The wealthy industralist Marshall Robner was found dead at his mansion in the early hours of yesterday morning. An examination by a coroner suggests that he died from an overdose of the antidepressant Ebullion – but suspicions remain, and you have just twelve hours to solve the mystery. This is the first in Infocom’s line of mysteries, and it’s good. It’s also very challenging; you have to examine everything closely, and remember to analyse objects for fingerprints and other substances. While you’re doing this, there are six other characters who do their own thing, and you’ll need to ask them questions, show things to them, and watch what they’re doing. Fans of murder mysteries will certainly enjoy this game, although the difficulty may put some people off.

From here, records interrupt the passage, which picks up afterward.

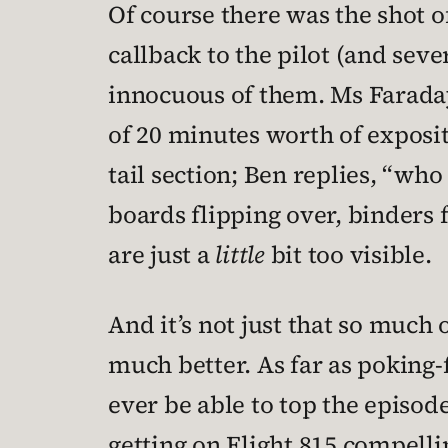
Of course there was the shot of
callback to the pilot (and sev
innocuous of them. Ms Faraday 
of 20 minutes worth of exposit
tail section; Ben replies, “w
boards flipping over, binders 
are just a
little
bit too visible.
And it’s not just that so much o
much better. As far as poking-
ever be able to top the episod
getting on Flight 815 compellin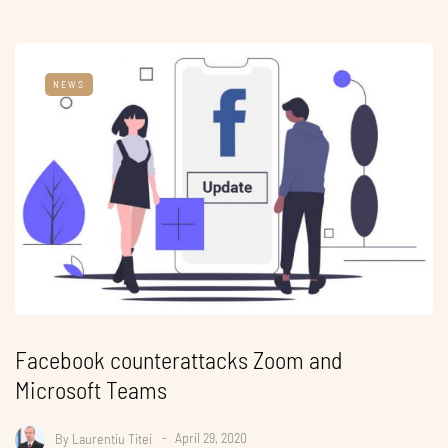
NEWS
Facebook counterattacks Zoom and
Microsoft Teams
By
Laurentiu Titei
April 29, 2020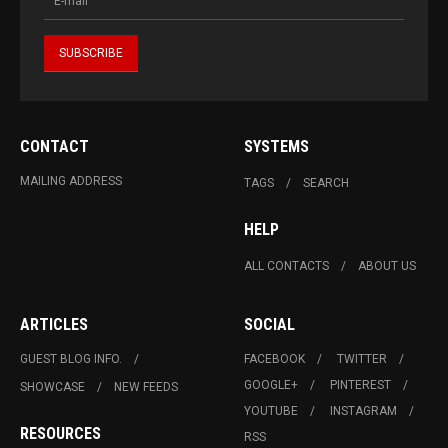
CONTACT
SYSTEMS
MAILING ADDRESS
TAGS
SEARCH
HELP
ALL CONTACTS
ABOUT US
ARTICLES
SOCIAL
GUEST BLOG INFO.
FACEBOOK
TWITTER
GOOGLE+
PINTEREST
SHOWCASE
NEW FEEDS
YOUTUBE
INSTAGRAM
RESOURCES
RSS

The Emperor’s beautiful daughter has been captured, so what does Spartacus do? He sets out to rescue her, of course. First, Spartacus must find six pieces of a scroll before going to the palace to rescue the princess. Unfortunately, the forest is full of skeletons who will attack you ferociously, and touching any of the magic stones releases a ghost that will drain your energy quite severely. The graphics aren’t that bad, although they are lacking in colour, and the sound effects are sparse. However, the game is too difficult, and it’s frustrating to get Spartacus to jump on to a platform. The magic stones are really irritating as well.